Converting Phrase to Predicate Logic

70 Views Asked by At

Assuming the statements "If Alice owns a cat, she doesn't own a dog".

Would the following translation be fine?

O(A,C) IMPLY NOT O(A,D)

Where O(X,Y) implies X owns Y, A = Alice, C = Cat, D = Dog?

The answer from the book wants the predicates to be A(X), C(X), D(X), and the statement to begin with "For all X such that O(A(X), C(X)"... But I'm not sure about this. Alice is one person, so the phrase "For all X such that X is Alice" wouldn't make much sense, wouldn't it be possible to define Alice as "A"?

2

There are 2 best solutions below

0
On BEST ANSWER

It would be fine, I think, to use $A$ as a constant (I'll use $a$). And we can certainly use $O(x, y)$ to mean that $x$ owns $y$. But we do need additional predicates $C(x)\;:$"x is a cat" and $\;D(x)\;:\;$ "x is a dog" because we are not naming some particular cat or dog.

And we need to variables over which we need to quantify and about which we want to predicate.

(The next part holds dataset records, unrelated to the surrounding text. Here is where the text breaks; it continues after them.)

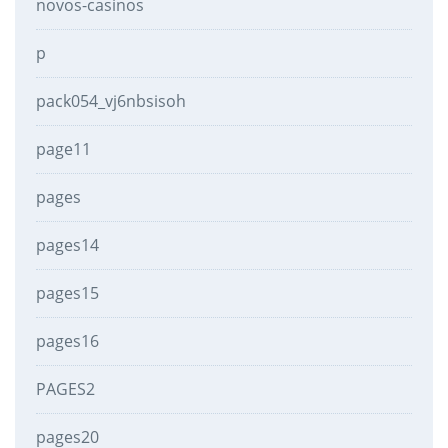
novos-casinos
p
pack054_vj6nbsisoh
page11
pages
pages14
pages15
pages16
PAGES2
pages20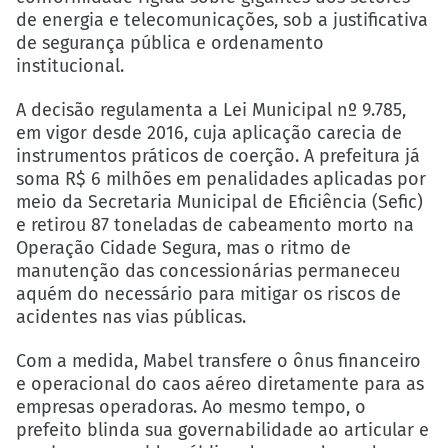
de energia e telecomunicações, sob a justificativa
de segurança pública e ordenamento
institucional.
A decisão regulamenta a Lei Municipal nº 9.785,
em vigor desde 2016, cuja aplicação carecia de
instrumentos práticos de coerção. A prefeitura já
soma R$ 6 milhões em penalidades aplicadas por
meio da Secretaria Municipal de Eficiência (Sefic)
e retirou 87 toneladas de cabeamento morto na
Operação Cidade Segura, mas o ritmo de
manutenção das concessionárias permaneceu
aquém do necessário para mitigar os riscos de
acidentes nas vias públicas.
Com a medida, Mabel transfere o ônus financeiro
e operacional do caos aéreo diretamente para as
empresas operadoras. Ao mesmo tempo, o
prefeito blinda sua governabilidade ao articular e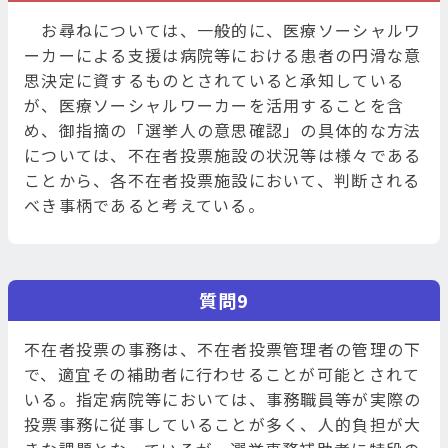
お尋ねについては、一般的に、医療ソーシャルワ
ーカーによる支援は病院等における患者の円滑な意
思決定に資するものとされていると承知している
が、医療ソーシャルワーカーを活用することを含
め、御指摘の「選挙人の意思確認」の具体的な方法
については、不在者投票施設の状況等は様々である
ことから、各不在者投票施設において、判断される
べき事柄であると考えている。
質問9
不在者投票の事務は、不在者投票管理者の管理の下
で、適宜その補助者に行わせることが可能とされて
いる。指定病院等においては、事務職員等が実際の
投票事務に従事していることが多く、人的負担が大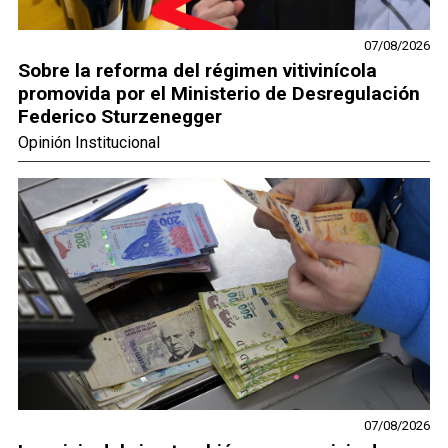
07/08/2026
Sobre la reforma del régimen vitivinícola
promovida por el Ministerio de Desregulación
Federico Sturzenegger
Opinión Institucional
07/08/2026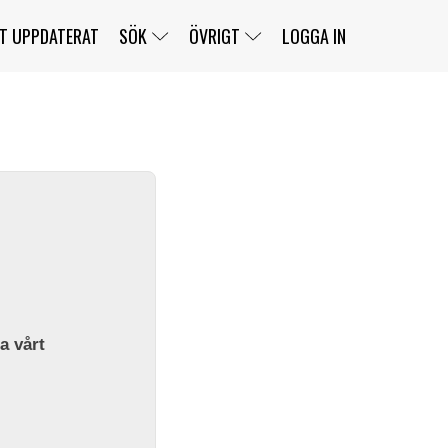
T UPPDATERAT
SÖK
ÖVRIGT
LOGGA IN
SERIER
BANOR
KLASSER
KLUBBAR
FÖRARE
TÄVLINGAR
CUSTOMER PORTAL
NEWSLETTERS UNSUBSCRIBE
SPONSORER
SUPER SALOON
SUPER STAR
GELLERÅSBANAN
LÄNKAR
KOMPLETTERA
PRESS
BENGANS NÖRDSIDA
OM OSS
la vårt
KONTAKT
WEBBSHOP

$$\forall x((C(x) \land O(a, x))\rightarrow \lnot \exists y(D(y) \land O(a,y)))$$

2
On

I think the answer by amWhy is slightly incorrect (I would write this in a comment to it but I still don't have such privilege!). Assuming that we have the constant a for Alice (which is not clear in the statement of the question), the relation O and the two monadic predicates C and D, then the sentence should be:

$\exists x(C(x) \wedge O(a,x))\rightarrow \neg\exists x (D(x)\wedge O(a, x))$

What amWhy's sentence expresses is that if every object in the domain is such that it is a cat and Alice owns it, then she does not own a dog.